_Problem requirements_. Using the records that follow, work out how many lines hold the string "أفضل" and provide that number only.

[Saved data entries]
================================

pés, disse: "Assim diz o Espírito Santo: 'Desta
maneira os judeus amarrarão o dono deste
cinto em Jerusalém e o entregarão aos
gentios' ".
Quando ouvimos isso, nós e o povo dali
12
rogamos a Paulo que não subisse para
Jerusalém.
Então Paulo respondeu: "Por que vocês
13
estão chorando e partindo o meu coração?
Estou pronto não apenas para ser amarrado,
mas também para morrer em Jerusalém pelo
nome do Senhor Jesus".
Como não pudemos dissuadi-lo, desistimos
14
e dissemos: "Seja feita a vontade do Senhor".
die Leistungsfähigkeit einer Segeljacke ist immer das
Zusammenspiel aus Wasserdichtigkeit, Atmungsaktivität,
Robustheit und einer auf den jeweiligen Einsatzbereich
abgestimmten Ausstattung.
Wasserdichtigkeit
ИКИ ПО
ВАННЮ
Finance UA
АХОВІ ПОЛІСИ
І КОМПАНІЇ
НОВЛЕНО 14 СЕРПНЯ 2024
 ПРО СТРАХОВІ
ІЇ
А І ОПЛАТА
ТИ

================================

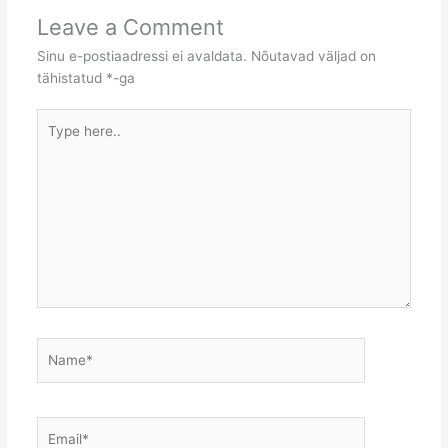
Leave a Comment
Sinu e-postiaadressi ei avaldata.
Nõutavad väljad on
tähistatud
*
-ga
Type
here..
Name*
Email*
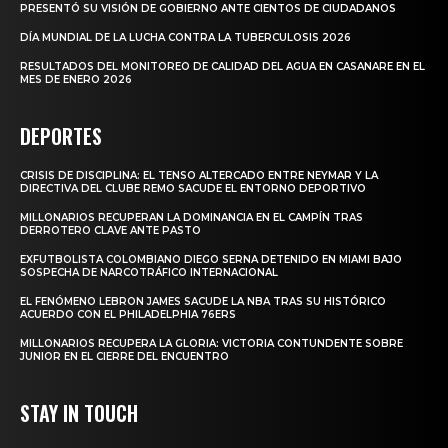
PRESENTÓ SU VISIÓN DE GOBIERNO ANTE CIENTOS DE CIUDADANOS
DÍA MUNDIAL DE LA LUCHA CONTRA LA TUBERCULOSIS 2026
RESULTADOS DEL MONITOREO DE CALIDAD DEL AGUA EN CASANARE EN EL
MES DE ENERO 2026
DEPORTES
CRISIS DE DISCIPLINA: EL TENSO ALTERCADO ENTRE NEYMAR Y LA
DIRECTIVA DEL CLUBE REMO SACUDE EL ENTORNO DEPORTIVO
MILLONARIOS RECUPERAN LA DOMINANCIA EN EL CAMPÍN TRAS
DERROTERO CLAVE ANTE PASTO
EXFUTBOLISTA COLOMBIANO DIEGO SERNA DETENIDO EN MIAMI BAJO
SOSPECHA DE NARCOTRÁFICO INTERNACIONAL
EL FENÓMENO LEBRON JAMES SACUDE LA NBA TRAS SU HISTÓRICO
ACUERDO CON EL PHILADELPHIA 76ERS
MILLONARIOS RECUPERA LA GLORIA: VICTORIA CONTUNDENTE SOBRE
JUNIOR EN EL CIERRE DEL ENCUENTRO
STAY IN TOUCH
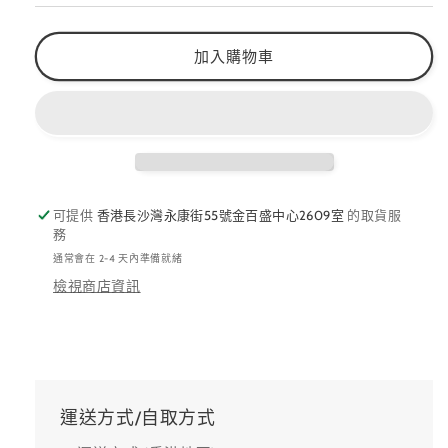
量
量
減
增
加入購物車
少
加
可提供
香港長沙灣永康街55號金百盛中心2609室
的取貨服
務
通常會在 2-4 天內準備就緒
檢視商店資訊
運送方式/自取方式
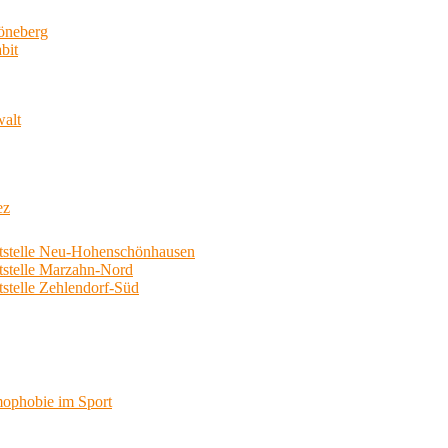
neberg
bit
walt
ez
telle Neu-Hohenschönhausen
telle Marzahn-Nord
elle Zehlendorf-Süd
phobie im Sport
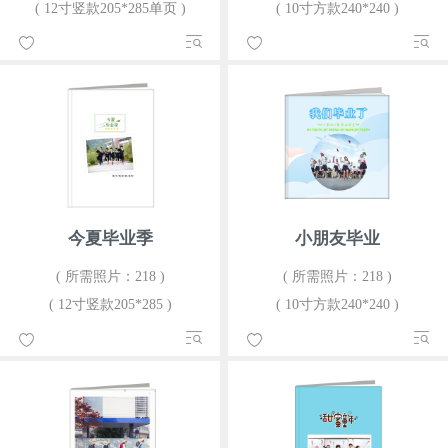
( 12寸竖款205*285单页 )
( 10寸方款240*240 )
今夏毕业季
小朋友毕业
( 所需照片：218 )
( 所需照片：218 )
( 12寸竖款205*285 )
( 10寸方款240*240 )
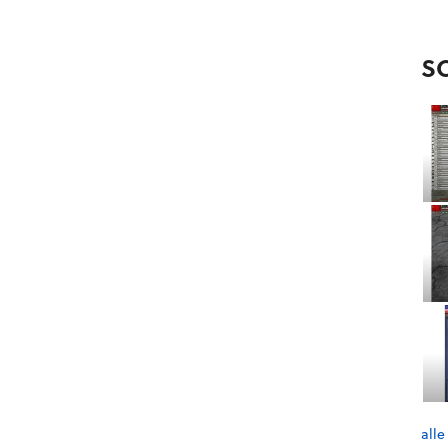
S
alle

================================

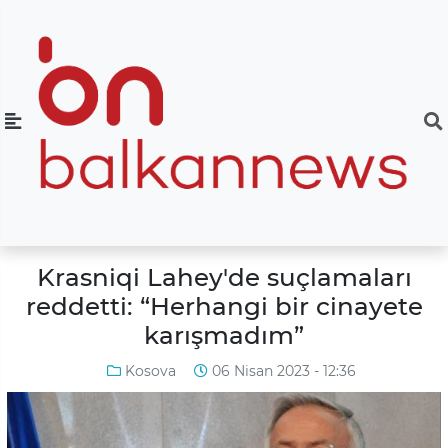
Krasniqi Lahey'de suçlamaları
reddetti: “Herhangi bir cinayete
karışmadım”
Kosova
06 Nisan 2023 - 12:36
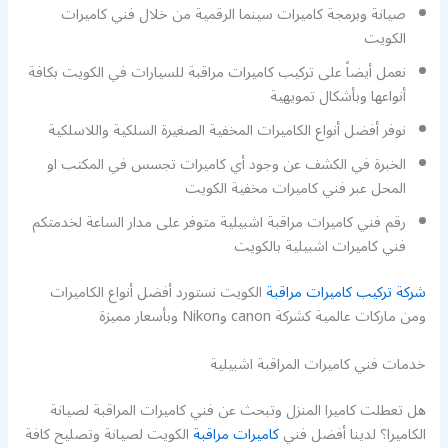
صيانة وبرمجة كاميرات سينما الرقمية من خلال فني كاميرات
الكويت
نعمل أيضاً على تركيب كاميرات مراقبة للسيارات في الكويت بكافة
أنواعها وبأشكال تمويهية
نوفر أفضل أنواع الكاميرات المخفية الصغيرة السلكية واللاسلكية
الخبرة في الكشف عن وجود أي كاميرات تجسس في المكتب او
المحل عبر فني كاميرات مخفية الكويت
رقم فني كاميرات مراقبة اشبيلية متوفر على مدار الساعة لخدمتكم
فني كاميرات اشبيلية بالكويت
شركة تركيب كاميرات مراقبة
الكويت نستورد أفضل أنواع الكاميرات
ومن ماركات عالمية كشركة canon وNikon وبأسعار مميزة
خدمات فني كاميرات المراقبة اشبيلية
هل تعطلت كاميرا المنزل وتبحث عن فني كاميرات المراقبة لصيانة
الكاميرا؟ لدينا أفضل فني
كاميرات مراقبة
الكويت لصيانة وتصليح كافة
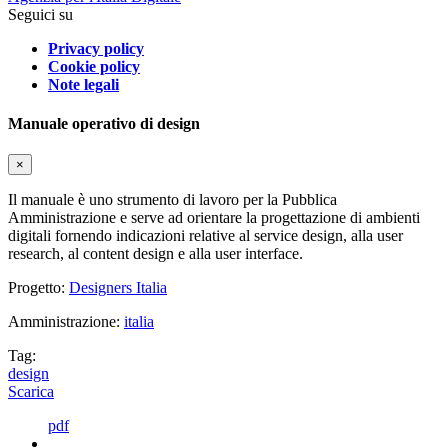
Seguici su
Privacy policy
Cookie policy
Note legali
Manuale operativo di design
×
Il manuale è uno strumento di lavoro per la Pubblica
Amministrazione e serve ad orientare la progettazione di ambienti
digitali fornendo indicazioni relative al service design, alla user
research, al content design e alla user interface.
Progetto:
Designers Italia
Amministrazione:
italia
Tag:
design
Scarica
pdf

================================

_Answer_. 3